One of the biggest problem with Supe is the oldest one. Glasses? That’s it? He puts on glasses and no one recognizes him? He takes off glasses, puts on tights and no one notices?
Plenty of comic fans have addressed that issue over the years, none more successfully than:
http://tvtropes.org/pmwiki/pmwiki.php/Main/ClarkKenting
“Superman cannot properly be Superman and maintain that kind of relationship.”
—A STEAMING LOAD OF HORSEAPPLES.
The relationship between Superman and Lois is FAR more pivotal to the mythos than you think!
You got one thing right.. this eternal yearning nonsense has got to go. but only because his creators never meant for it to be in the mythos in the first place.
in a long lost story by Jerry Siegel dating back to 1940, “the K-metal from Krypton,” the relationship between Superman and Lois was supposed to radically change– Due to Superman (temporarily) losing his powers due to a chunk of “K-metal” (the conceptual precursor to kryptonite, which was FAR more interesting than kryptonite itself, ironically) passing close by the earth, Lois discovers Superman’s secret identity.

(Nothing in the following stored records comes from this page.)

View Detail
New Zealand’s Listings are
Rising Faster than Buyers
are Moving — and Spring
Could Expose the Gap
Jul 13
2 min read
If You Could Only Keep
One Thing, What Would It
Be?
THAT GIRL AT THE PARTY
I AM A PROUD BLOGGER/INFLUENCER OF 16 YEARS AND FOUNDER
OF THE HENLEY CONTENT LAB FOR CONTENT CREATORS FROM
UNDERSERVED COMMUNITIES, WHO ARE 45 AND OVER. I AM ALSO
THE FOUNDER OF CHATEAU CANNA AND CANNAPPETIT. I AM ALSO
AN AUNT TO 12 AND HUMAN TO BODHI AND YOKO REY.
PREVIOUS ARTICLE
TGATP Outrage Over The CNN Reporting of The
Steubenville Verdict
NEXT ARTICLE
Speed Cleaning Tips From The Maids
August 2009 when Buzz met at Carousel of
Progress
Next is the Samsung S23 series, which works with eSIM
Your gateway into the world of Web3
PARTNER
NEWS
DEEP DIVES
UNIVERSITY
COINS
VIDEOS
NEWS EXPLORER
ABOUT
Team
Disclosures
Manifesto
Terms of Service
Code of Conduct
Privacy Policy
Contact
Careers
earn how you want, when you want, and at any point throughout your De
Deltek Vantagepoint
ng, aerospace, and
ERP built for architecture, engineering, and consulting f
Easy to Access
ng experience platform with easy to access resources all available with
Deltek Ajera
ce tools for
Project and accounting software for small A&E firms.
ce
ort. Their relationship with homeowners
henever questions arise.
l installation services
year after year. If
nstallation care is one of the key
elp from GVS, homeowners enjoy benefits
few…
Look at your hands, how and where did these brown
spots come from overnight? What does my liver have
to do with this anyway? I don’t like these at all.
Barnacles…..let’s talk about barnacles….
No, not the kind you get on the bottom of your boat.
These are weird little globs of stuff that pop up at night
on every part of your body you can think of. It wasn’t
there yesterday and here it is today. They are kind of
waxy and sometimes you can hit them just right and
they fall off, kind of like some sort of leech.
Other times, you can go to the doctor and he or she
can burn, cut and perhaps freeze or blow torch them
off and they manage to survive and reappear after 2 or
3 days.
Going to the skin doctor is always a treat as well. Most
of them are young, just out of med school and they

The plan was that Lois would become a co-conspirator, aiding Superman in his neverending battle for truth and justice as a partner… the story, alas, never went to print, and we got decades and decades of comics with Lois as a gormless gadfly, eternal pest, perpetual hostage, useless wedding ring-chaser and perpetual threat to Superman’s secret identity….
Till somebody finally wised up and had the 1990s Lois (a much more intelligent and competent Lois) fall in love with, and marry, CLARK KENT. Who then revealed his secret to her, and she became what she had always been intended to be; Superman’s partner. (old Blue Boy finally caught a break.)
No comics fan ever appreciated, or even for a moment bought, the notion that being the Big Blue Boy Scout required a mandatory lifetime sentence of Blue Balls. We damned well know that the hero gets the girl, and only an idiot imagines he’s “protecting” her by keeping her on a pedestal— where villains can easily take pot shots at her— instead of in his arms and at his side. We instinctively know our Campbellian myth, even if we couldn’t begin to spell it out; the hero isn’t complete until he obtains the damsel as his bride…. otherwise he is left foundering in half-a-man adolescence. (Which is why Joe Quesada needs to be skewered on a spit and roasted alive over slow coals for what he did to Spiderman and Mary Jane.)